Hymne à la liberté - Pierre Emmanuel
O mes frères dans les prisons vous êtes libres
Libres les yeux brûlés les membres enchaînés
Le visage troué les lèvres mutilées
Vous êtes ces arbres violents et torturés
Qui croissent plus puissants parce qu'on les émonde
Et surtout le pays d’humaine destinée
Votre regard d’hommes vrais est sans limites
Votre silence est la paix terrible de l’éther
Par-dessus les tyrans enroués de mutismes
Il y a la nef silencieuse de vos mains
Par-dessus l’ordre dérisoire des tyrans
Il y a l’ordre des nuées et des cieux vastes
Il y a la respiration des monts très bleus
Il y a les libres lointains de la prière
Il y a les larges fronts qui ne se courbent pas
Il y a les astres dans la liberté de leur essence
Il y a les immenses moissons du devenir
Il y a dans les tyrans une angoisse fatale
Qui est la liberté effroyable de Dieu.
Le déserteur - Boris Vian
Monsieur le Président
Je vous fais une lettre
Que vous lirez peut-être
Si vous avez le temps
Je viens de recevoir
Mes papiers militaires
Pour partir à la guerre
Avant mercredi soir
Monsieur le Président
Je ne veux pas la faire
Je ne suis pas sur terre
Pour tuer des pauvres gens
C'est pas pour vous fâcher
Il faut que je vous dise
Ma décision est prise
Je m'en vais déserter
Depuis que je suis né
J'ai vu mourir mon père
J'ai vu partir mes frères
Et pleurer mes enfants
Ma mère a tant souffert
Qu'elle est dedans sa tombe
Et se moque des bombes
Et se moque des vers
Quand j'étais prisonnier
On m'a volé ma femme
On m'a volé mon âme
Et tout mon cher passé
Demain de bon matin
Je fermerai ma porte
Au nez des années mortes
J'irai sur les chemins
Je mendierai ma vie
Sur les routes de France
De Bretagne en Provence
Et je dirai aux gens
Refusez d'obéir
Refusez de la faire
N'allez pas à la guerre
Refusez de partir
S'il faut donner son sang
Allez donner le vôtre
Vous êtes bon apôtre
Monsieur le Président
Si vous me poursuivez
Prévenez vos gendarmes
Que je n'aurai pas d'armes
Et qu'ils pourront tirer
Pater Noster - Jacques Prévert
Notre Père qui êtes au cieux
Restez-y
Et nous nous resterons sur la terre
Qui est quelquefois si jolie
Avec ses mystères de New York
Et puis ses mystères de Paris
Qui valent bien celui de la Trinité
Avec son petit canal de l'Ourcq
Sa grande muraille de Chine
Sa rivière de Morlaix
Ses bêtises de Cambrai
Avec son océan Pacifique
Et ses deux bassins aux Tuileries
Avec ses bons enfants et ses mauvais sujets
Avec toutes les merveilles du monde
Qui sont là
Simplement sur la terre
Offertes à tout le monde
Éparpillées
Émerveillées elles-mêmes d'être de telles merveilles
Et qui n'osent se l'avouer
Comme une jolie fille nue qui n'ose se montrer
Avec les épouvantables malheurs du monde
Qui sont légion
Avec leurs légionnaires
Avec leurs tortionnaires
Avec les maîtres de ce monde
Les maîtres avec leurs prêtres leurs traîtres et leurs
reîtres
Avec les saisons
Avec les années
Avec les jolies filles et avec les vieux cons
Avec la paille de la misère pourrissant dans l'acier des
canons.
Le berger et le roi - Jean de La fontaine
Deux démons à leur gré partagent notre vie,
Et de son patrimoine ont chassé la raison.
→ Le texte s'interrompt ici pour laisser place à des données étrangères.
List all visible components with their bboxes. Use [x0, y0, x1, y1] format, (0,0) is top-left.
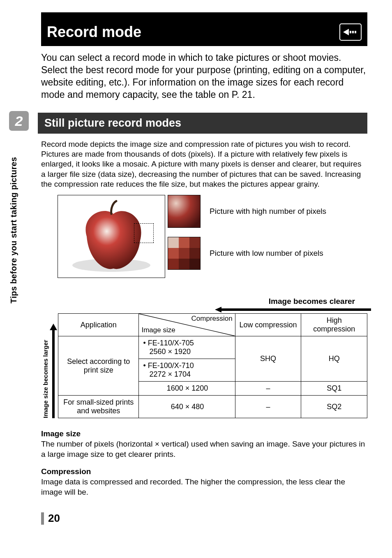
apple-large: [58, 195, 165, 278]
chapter-side-label: Tips before you start taking pictures: [9, 139, 18, 303]
chapter-number: 2: [15, 113, 23, 129]
section-heading: Still picture record modes: [38, 113, 367, 134]
svg-rect-9: [168, 248, 179, 259]
svg-marker-15: [215, 307, 371, 313]
vertical-arrow: [49, 324, 58, 418]
svg-rect-11: [189, 248, 200, 259]
cell-r4-high: SQ2: [301, 396, 367, 418]
cell-print-app: Select according to print size: [58, 336, 139, 396]
svg-rect-10: [179, 248, 189, 259]
th-image-size: Image size: [141, 326, 175, 334]
horizontal-arrow: [215, 307, 367, 313]
svg-marker-0: [343, 29, 349, 35]
svg-marker-16: [50, 324, 57, 418]
svg-rect-8: [189, 237, 200, 248]
page-bar-icon: [41, 512, 44, 525]
horizontal-arrow-label: Image becomes clearer: [41, 297, 367, 306]
record-mode-icon: [339, 23, 362, 41]
vertical-arrow-label: Image size becomes larger: [41, 324, 49, 418]
th-application: Application: [58, 314, 139, 336]
svg-rect-2: [352, 31, 354, 33]
image-size-text: The number of pixels (horizontal × verti…: [41, 439, 367, 459]
title-bar: Record mode: [41, 16, 367, 46]
svg-rect-6: [168, 237, 179, 248]
page-footer: 20: [41, 512, 367, 525]
cell-r1-size: • FE-110/X-705 2560 × 1920: [139, 336, 235, 359]
svg-rect-12: [168, 259, 179, 269]
cell-r3-low: –: [235, 382, 301, 396]
intro-text: You can select a record mode in which to…: [41, 52, 367, 101]
cell-r12-high: HQ: [301, 336, 367, 382]
page-title: Record mode: [47, 23, 141, 41]
image-size-heading: Image size: [41, 429, 367, 439]
body-text: Record mode depicts the image size and c…: [41, 139, 367, 190]
cell-r4-size: 640 × 480: [139, 396, 235, 418]
thumb-lo-pixels: [168, 237, 201, 270]
svg-rect-13: [179, 259, 189, 269]
chapter-number-box: 2: [9, 111, 29, 131]
page-number: 20: [48, 512, 60, 525]
cell-r12-low: SHQ: [235, 336, 301, 382]
example-images: Picture with high number of pixels: [58, 195, 367, 278]
caption-lo: Picture with low number of pixels: [210, 249, 323, 258]
cell-r3-size: 1600 × 1200: [139, 382, 235, 396]
compression-heading: Compression: [41, 467, 367, 477]
svg-rect-3: [355, 31, 356, 33]
svg-rect-1: [350, 31, 351, 33]
cell-r3-high: SQ1: [301, 382, 367, 396]
th-compression: Compression: [191, 315, 233, 323]
svg-rect-14: [189, 259, 200, 269]
th-high: High compression: [301, 314, 367, 336]
caption-hi: Picture with high number of pixels: [210, 207, 326, 216]
thumb-hi-pixels: [168, 195, 201, 228]
svg-rect-5: [168, 195, 200, 227]
svg-rect-7: [179, 237, 189, 248]
compression-text: Image data is compressed and recorded. T…: [41, 477, 367, 497]
record-mode-table: Application Compression Image size Low c…: [58, 313, 367, 418]
selection-box: [134, 223, 154, 243]
cell-r4-app: For small-sized prints and websites: [58, 396, 139, 418]
th-low: Low compression: [235, 314, 301, 336]
cell-r2-size: • FE-100/X-710 2272 × 1704: [139, 359, 235, 382]
th-diagonal: Compression Image size: [139, 314, 235, 336]
cell-r4-low: –: [235, 396, 301, 418]
side-tab: 2 Tips before you start taking pictures: [9, 111, 29, 303]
Je ne vois point de cœur qui ne leur sacrifie.
Si vous me demandez leur état et leur nom,
J'appelle l'un, Amour ; et l'autre, Ambition.
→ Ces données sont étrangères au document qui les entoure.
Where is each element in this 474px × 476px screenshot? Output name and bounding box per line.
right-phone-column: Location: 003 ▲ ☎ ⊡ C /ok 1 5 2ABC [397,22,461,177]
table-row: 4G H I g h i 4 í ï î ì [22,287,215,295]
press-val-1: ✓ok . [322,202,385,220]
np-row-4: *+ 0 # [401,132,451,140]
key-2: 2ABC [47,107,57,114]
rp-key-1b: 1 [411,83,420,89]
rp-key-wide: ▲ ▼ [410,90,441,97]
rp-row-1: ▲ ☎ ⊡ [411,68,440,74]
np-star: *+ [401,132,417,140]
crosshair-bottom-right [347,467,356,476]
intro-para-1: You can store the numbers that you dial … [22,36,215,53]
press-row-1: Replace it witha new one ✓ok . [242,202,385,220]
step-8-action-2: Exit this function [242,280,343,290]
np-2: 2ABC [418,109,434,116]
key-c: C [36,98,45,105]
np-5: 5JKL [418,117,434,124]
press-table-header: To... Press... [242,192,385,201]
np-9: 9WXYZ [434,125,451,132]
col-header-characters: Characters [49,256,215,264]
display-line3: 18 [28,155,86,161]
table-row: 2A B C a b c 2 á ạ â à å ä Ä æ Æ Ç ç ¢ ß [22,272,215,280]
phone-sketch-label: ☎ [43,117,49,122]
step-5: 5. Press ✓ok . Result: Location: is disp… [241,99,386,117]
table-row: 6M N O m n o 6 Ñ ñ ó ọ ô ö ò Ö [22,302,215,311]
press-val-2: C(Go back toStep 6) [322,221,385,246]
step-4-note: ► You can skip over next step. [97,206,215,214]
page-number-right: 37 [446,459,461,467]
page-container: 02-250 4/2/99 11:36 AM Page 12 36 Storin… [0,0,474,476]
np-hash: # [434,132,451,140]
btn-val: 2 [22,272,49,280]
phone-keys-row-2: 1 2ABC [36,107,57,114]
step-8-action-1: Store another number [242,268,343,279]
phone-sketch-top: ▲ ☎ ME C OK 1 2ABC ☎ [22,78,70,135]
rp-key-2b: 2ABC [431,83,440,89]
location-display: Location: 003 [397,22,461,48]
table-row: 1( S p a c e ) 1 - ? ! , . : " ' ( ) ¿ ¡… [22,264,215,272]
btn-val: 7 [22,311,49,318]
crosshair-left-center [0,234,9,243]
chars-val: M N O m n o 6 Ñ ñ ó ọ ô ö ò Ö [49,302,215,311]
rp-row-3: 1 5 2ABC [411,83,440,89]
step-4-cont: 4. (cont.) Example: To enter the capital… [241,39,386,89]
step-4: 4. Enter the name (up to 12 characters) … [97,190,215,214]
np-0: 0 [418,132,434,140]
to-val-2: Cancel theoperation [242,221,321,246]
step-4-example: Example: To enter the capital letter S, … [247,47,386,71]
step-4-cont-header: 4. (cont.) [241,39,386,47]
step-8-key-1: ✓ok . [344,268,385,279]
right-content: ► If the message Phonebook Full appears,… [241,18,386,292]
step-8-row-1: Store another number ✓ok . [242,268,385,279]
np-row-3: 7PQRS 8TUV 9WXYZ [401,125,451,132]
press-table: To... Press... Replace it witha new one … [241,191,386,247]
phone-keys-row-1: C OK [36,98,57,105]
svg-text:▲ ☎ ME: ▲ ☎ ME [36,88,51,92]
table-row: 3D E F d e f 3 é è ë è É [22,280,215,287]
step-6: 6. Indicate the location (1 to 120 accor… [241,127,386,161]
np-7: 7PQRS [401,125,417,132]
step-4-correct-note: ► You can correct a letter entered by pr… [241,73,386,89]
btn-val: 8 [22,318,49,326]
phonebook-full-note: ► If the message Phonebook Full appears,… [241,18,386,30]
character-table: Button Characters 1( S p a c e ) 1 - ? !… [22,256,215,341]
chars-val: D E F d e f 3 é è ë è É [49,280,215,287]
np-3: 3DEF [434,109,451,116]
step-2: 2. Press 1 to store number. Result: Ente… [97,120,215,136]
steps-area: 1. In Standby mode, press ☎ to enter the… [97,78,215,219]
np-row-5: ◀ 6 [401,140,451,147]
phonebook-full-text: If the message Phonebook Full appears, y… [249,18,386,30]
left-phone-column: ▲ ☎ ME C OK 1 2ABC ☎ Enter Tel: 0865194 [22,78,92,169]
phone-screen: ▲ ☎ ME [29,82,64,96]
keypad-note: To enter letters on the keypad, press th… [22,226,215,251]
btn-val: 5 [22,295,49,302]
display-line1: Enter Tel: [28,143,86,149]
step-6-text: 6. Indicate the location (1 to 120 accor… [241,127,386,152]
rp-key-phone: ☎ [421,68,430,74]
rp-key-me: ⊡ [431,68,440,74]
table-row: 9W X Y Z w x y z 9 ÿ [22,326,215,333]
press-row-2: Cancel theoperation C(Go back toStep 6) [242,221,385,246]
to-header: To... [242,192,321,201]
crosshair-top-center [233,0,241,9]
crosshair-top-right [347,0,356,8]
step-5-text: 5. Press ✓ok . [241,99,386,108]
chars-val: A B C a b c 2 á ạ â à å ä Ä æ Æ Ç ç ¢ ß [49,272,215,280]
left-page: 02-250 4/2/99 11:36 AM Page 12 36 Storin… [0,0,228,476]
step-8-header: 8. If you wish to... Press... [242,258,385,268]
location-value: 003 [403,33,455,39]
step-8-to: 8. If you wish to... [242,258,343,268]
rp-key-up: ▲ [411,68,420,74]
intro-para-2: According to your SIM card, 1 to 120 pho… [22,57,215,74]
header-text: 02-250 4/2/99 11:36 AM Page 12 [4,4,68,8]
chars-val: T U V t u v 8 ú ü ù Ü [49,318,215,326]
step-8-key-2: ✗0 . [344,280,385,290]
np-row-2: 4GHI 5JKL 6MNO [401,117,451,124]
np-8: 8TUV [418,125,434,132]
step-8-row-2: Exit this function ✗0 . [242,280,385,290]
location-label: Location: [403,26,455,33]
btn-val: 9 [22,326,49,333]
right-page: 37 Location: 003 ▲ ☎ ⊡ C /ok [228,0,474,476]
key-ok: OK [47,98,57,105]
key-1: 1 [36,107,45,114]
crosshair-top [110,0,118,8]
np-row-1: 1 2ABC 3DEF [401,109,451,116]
Cette dernière étend le plus loin son empire ;
Car même elle entre dans l'amour.
Je le ferais bien voir : mais mon but est de dire
Comme un Roi fit venir un Berger à sa Cour.
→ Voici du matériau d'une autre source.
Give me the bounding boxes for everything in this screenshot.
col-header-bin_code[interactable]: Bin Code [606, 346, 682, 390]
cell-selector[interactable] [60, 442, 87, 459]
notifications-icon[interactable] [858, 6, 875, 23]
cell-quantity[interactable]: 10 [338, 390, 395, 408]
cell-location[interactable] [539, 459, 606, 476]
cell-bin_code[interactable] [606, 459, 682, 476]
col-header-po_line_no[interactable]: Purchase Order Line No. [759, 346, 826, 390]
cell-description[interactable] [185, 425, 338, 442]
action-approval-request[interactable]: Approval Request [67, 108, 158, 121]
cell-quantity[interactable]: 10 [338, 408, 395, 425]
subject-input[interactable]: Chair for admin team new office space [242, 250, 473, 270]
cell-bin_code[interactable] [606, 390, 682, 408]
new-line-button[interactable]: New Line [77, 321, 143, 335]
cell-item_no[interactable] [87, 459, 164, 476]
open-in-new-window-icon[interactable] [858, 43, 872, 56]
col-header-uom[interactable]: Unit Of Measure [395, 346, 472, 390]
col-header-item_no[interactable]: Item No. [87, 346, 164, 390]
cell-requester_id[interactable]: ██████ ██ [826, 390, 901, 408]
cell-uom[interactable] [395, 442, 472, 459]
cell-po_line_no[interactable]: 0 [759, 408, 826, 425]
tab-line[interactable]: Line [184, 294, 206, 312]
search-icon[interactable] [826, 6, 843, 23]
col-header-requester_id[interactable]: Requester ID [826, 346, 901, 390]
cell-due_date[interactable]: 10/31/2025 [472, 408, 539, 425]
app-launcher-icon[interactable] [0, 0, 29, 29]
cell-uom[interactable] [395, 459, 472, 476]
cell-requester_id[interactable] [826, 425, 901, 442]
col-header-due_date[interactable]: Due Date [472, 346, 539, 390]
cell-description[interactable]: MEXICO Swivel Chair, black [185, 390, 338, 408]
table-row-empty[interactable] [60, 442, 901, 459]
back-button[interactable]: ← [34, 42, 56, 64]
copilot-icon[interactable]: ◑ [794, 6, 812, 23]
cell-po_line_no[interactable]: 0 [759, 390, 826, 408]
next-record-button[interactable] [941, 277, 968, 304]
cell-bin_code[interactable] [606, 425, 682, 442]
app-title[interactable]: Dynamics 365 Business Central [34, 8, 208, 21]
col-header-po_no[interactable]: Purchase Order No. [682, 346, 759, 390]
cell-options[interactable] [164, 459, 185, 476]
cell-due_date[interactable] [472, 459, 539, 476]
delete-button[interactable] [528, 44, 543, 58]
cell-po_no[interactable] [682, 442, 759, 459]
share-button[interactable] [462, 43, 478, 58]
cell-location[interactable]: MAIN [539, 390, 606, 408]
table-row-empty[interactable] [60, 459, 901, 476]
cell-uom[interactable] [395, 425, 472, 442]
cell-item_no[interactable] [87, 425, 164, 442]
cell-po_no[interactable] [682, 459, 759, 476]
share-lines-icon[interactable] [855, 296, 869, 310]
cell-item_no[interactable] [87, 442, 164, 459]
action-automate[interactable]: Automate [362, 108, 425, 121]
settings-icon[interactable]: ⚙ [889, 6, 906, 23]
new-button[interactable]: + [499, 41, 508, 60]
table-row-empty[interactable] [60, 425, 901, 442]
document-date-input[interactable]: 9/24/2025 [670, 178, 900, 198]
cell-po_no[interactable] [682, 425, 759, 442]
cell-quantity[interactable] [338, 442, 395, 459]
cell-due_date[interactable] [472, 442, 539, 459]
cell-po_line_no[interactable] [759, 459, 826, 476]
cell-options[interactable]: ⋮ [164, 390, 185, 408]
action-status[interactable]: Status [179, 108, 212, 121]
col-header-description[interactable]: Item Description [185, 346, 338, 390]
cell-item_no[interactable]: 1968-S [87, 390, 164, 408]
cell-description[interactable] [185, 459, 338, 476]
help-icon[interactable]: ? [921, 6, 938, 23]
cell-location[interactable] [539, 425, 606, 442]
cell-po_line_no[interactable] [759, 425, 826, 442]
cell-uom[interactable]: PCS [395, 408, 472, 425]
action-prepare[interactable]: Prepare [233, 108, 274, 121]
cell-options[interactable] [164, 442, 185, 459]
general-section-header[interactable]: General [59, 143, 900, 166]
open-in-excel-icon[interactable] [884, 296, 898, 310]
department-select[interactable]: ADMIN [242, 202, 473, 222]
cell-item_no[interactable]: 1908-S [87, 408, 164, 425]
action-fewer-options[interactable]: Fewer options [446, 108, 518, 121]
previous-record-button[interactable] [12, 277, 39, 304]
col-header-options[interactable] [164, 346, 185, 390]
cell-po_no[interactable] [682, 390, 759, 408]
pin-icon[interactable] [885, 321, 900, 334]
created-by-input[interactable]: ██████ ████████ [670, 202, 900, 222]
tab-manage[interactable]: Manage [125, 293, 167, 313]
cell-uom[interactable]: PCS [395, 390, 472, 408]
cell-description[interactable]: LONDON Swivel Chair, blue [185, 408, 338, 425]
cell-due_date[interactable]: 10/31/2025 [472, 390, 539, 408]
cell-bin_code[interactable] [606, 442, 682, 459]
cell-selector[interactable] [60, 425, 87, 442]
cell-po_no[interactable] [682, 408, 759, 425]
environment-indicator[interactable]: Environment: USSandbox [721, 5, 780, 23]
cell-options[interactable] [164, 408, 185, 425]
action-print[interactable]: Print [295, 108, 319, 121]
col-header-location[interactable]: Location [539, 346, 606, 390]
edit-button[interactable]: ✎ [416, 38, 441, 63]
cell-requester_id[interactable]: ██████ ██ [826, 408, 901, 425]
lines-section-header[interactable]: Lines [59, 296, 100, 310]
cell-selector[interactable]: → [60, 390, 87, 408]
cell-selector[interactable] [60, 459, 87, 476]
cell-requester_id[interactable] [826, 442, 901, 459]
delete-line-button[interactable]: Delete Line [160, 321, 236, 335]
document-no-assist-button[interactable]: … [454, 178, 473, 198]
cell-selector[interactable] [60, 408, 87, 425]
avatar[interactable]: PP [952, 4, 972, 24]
Le conte est du bon temps, non du siècle où nous sommes.
Ce Roi vit un troupeau qui couvrait tous les champs,
Bien broutant, en bon corps, rapportant tous les ans,
Grâce aux soins du Berger, de trés-notables sommes.
Le Berger plut au Roi par ces soins diligens.
Tu mérites, dit-il, d'être Pasteur de gens ;
Laisse-là tes moutons, viens conduire des hommes.
Je te fais Juge Souverain.
Voilà notre Berger la balance à la main.
Quoi qu'il n'eût guère vu d'autres gens qu'un Ermite,
Son troupeau, ses mâtins, le loup, et puis c'est tout,
Il avait du bon sens ; le reste vient en suite.
Bref il en vint fort bien about.
L'Ermite son voisin accourut pour lui dire :
Veillé-je, et n'est-ce point un songe que je vois ?
Vous favori ! vous grand ! défiez-vous des Rois :
Leur faveur est glissante, on s'y trompe ; et le pire,
C'est qu'il en coûte cher ; de pareilles erreurs
Ne produisent jamais que d'illustres malheurs.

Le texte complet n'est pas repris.